Yes, global warming can boost the most severe tornadoes
I am not saying the “unusually ferocious winter tornado system” that hit five southern states Wed. was caused by global warming. I am saying — or rather NASA is saying — we’re probably going to have to get used to it:
NASA scientists have developed a new climate model that indicates that the most violent severe storms and tornadoes may become more common as Earth’s climate warms.
So did John Kerry go too far on MSNBC when he said:
[I] don’t want to sort of leap into the larger meaning of, you know, inappropriately, but on the other hand, the weather service has told us we are going to have more and more intense storms,” Kerry said. “And insurance companies are beginning to look at this issue and understand this is related to the intensity of storms that is related to the warming of the earth. And so it goes to global warming and larger issues that we’re not paying attention to. The fact is the hurricanes are more intensive, the storms are more intensive and the rainfall is more intense at certain places at certain times and the weather patterns have changed.

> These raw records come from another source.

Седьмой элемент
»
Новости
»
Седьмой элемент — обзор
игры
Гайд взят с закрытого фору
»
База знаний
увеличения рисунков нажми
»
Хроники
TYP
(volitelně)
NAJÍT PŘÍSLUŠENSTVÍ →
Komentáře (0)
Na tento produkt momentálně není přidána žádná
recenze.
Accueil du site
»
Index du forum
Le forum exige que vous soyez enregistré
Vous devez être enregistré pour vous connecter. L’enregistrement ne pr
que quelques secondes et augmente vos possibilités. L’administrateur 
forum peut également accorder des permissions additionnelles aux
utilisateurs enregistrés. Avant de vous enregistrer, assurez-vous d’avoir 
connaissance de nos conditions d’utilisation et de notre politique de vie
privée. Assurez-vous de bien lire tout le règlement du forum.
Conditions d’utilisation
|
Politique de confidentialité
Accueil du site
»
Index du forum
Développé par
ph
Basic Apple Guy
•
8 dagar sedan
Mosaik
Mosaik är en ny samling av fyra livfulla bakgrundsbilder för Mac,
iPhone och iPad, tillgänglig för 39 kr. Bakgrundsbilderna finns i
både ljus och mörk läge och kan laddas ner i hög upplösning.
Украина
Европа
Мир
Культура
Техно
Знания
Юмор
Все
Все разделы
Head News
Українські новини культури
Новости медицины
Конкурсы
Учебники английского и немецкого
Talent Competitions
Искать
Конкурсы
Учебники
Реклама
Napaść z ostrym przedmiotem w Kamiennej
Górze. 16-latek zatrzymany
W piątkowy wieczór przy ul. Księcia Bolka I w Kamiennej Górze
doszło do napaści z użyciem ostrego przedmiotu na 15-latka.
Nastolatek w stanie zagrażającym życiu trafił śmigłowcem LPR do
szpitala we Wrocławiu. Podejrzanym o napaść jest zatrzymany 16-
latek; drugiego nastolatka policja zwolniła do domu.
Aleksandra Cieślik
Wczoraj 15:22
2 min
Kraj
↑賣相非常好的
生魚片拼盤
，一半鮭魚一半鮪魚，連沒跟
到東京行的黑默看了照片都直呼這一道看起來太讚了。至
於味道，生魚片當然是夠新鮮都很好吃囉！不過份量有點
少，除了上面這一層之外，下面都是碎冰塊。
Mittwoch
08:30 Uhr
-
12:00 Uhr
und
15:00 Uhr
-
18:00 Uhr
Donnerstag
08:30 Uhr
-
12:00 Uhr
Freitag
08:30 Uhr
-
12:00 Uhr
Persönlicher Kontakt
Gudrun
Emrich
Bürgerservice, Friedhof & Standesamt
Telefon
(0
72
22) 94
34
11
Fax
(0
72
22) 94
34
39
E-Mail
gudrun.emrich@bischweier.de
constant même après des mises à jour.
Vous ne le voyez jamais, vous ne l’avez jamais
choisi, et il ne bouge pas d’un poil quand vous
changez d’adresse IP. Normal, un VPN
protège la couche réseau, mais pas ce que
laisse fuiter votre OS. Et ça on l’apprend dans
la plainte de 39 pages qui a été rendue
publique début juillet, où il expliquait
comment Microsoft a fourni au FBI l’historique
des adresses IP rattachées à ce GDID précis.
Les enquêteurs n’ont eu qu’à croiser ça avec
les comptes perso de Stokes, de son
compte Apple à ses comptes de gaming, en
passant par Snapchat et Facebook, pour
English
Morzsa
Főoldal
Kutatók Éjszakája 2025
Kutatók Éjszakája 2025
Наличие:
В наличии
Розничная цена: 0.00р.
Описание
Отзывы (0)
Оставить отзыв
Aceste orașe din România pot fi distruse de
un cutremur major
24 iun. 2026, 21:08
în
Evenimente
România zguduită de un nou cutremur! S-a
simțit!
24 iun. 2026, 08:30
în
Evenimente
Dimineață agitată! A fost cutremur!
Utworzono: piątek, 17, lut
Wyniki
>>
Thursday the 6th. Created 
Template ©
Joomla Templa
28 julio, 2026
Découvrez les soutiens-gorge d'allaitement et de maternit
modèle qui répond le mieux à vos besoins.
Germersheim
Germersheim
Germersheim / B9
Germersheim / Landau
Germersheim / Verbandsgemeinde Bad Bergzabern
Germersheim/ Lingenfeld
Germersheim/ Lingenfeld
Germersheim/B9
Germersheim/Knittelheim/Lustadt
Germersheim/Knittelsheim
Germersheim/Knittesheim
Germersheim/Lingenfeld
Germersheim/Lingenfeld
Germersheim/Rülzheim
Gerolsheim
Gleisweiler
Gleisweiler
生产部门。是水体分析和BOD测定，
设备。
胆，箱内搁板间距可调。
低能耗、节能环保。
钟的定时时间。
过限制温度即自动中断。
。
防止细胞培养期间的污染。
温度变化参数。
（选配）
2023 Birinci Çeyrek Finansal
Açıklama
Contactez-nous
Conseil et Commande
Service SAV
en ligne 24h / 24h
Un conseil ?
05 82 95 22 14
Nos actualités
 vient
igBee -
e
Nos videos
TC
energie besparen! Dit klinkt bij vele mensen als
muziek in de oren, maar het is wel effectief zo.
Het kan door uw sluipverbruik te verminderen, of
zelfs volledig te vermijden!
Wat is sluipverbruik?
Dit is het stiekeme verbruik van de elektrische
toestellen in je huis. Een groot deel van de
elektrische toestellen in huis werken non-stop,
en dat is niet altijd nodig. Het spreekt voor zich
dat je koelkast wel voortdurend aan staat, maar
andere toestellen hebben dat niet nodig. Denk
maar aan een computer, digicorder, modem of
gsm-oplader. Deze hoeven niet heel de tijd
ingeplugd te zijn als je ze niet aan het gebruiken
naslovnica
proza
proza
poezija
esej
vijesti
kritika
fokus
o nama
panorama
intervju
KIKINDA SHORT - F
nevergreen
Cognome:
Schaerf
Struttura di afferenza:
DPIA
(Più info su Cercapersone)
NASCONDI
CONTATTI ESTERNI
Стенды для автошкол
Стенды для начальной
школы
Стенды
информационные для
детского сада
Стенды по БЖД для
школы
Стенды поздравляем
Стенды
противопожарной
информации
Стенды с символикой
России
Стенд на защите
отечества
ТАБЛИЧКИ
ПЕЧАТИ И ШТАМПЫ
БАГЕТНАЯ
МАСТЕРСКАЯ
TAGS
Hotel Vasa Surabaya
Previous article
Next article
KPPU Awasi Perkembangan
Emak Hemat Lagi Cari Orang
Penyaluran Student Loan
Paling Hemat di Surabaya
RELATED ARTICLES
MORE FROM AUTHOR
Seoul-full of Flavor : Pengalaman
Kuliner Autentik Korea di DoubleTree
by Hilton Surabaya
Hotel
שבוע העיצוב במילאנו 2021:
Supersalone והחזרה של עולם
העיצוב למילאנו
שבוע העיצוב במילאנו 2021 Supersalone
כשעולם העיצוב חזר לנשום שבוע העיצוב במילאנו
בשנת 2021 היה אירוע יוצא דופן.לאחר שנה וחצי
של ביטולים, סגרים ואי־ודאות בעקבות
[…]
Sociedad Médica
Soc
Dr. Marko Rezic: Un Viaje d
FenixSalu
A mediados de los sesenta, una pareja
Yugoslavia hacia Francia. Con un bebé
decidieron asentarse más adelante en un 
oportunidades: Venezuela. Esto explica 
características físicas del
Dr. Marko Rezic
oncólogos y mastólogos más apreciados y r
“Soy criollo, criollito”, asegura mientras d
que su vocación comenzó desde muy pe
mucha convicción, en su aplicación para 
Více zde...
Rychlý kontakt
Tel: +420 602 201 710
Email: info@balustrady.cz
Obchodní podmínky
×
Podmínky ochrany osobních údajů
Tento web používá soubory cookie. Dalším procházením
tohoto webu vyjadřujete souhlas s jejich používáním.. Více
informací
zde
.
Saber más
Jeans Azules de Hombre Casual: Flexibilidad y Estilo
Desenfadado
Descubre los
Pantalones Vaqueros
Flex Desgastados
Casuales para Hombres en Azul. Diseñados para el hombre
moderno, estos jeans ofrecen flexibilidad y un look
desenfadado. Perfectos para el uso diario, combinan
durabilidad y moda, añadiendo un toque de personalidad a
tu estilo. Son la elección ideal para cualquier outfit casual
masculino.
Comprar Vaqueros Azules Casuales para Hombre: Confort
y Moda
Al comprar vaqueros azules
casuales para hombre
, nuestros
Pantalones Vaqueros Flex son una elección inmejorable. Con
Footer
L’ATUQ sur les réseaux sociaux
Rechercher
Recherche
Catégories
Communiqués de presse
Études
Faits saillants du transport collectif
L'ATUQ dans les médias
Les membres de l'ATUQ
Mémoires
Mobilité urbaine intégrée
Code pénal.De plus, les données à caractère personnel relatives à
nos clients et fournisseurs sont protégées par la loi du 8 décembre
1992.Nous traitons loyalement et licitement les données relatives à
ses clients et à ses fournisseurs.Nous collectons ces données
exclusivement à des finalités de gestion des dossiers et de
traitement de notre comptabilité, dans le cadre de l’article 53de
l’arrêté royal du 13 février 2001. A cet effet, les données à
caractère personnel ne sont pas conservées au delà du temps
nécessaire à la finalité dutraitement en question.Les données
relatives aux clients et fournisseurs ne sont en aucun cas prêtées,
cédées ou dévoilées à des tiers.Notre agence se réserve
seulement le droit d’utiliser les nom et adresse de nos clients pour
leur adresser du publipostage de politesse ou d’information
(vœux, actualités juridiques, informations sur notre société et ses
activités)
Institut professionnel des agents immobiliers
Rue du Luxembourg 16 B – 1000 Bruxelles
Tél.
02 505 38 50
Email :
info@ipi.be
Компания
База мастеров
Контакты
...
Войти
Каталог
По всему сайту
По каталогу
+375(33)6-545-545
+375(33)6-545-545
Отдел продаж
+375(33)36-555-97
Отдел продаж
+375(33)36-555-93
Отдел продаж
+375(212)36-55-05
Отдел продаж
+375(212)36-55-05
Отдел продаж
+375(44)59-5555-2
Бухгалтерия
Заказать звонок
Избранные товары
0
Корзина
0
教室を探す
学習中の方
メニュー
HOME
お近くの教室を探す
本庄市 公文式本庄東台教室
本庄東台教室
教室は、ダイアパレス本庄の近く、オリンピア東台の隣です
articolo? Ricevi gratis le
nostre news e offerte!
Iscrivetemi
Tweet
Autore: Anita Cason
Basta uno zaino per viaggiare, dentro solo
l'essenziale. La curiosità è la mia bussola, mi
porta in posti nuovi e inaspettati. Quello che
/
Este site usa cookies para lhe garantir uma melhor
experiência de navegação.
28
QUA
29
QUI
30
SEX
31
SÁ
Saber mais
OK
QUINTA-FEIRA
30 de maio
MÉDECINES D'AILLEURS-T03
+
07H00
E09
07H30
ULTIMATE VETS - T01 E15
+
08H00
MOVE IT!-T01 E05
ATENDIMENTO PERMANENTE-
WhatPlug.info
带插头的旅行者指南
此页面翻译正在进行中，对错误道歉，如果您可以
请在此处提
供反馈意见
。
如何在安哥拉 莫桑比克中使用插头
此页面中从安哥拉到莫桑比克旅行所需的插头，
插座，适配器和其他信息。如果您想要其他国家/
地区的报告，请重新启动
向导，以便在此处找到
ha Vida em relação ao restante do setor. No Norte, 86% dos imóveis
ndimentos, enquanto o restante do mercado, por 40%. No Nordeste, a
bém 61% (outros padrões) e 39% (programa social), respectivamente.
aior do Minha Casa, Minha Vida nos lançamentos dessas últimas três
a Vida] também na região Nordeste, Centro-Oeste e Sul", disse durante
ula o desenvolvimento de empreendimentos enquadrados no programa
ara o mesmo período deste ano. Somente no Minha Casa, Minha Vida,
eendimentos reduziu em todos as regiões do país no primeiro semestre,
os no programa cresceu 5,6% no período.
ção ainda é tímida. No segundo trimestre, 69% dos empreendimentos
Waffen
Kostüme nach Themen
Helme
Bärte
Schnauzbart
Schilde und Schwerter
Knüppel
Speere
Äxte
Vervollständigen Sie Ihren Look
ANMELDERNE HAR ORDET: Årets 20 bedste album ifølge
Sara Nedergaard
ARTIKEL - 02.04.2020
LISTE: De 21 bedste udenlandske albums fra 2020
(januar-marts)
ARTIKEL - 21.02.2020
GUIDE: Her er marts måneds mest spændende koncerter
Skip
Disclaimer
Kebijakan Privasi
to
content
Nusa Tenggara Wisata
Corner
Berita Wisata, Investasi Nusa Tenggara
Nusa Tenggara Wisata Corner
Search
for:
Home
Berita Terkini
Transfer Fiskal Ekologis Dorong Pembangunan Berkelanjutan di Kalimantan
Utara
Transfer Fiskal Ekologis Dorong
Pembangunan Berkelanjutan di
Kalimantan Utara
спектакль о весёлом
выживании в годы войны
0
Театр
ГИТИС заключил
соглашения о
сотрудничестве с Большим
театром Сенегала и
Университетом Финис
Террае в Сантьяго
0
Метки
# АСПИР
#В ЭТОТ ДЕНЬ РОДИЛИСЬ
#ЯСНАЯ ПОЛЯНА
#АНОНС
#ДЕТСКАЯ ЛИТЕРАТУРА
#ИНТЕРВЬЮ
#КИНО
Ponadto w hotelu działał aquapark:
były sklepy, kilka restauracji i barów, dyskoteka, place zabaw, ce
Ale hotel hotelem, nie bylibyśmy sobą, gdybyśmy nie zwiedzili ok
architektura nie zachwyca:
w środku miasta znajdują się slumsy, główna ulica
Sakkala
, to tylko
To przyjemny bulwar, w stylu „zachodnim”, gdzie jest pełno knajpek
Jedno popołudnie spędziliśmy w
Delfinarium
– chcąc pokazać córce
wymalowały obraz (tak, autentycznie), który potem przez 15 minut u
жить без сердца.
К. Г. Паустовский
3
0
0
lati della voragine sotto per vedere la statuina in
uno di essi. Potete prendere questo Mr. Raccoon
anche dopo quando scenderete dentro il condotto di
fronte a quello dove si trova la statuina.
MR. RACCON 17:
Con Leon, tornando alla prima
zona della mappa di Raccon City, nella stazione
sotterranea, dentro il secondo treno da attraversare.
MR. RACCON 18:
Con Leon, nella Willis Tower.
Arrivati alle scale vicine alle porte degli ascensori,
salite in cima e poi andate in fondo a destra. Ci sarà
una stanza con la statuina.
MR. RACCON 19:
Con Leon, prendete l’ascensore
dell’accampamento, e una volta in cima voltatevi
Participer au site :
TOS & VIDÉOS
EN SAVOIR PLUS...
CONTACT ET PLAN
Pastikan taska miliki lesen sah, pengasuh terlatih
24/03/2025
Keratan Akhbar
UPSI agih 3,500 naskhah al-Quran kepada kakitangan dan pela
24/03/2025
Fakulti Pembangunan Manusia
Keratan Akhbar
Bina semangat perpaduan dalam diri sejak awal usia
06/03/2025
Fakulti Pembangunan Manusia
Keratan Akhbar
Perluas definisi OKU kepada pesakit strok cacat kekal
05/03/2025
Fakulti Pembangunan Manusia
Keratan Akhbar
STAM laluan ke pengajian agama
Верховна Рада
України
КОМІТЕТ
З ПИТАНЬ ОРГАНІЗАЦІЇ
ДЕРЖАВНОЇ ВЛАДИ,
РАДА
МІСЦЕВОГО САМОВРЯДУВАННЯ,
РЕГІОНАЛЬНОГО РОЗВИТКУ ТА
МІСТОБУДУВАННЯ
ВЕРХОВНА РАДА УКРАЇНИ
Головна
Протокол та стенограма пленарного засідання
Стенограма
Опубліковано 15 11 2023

That sounds about right to me, though it wasn’t the “weather service” really, it was NASA. The conservative Business & Media Institute said Kerry was using the tragedy, which killed over 50 people, “to advance global warming alarmism.” But BMI embarrasingly undercuts its credibility by quoting one meteorologist from last year who obviously isn’t very good at forecasting:
Kerry’s assertion tornado activity is related to any type of climate change is questionable based on the writings of at least one meteorologist. Roger Edwards, a meteorologist at the Storm Prediction Center of the National Weather Center in Norman, Okla., has doubts about any global warming and tornado relationship.
“As of this writing, no scientific studies solidly relate climatic global temperature trends to tornadoes,” Edwards wrote on the Earth & Sky Web site in April 2007. “I don’t expect any such results in the near future either, because tornadoes are too small, short–lived, hard to measure and count, and too dependent on day to day, even minute to minute weather conditions.”
Doh! NASA’s paper — “Will moist convection be stronger in a warmer climate?” — was actually submitted to Geophysical Research Letters in April 2007, and published in August!
Significantly, yesterday the country saw an unusually powerful tornado system:
Tennessee Gov. Phil Bredesen, who flew over the disaster area Wednesday, said he was stunned by the storm’s power. Watch Bredesen describe a ‘nightmare’ [you’ll have to watch a commercial first]:
“I don’t think that I have seen, since I’ve been governor, a tornado where the combination of the intensity of it and the length of the track was as large as this one,” Bredesen said.
We have known for a while that global warming is making our weather more extreme, especially extreme heat, drought, heavy rainfall, and flooding. Now NASA says the “most violent severe storms and tornadoes,” should be added to the list. Perhaps that is why we have been setting records for tornados lately. This is especially bad news for this country because, as the study notes: “The central/east U.S. experiences the most severe thunderstorms and tornadoes on Earth.”
So, again, I wouldn’t say any specific tornado was caused by global warming, but we have been warned that we should expect to see more severe tornado systems on our current path of uncontrolled greenhouse gas emissions.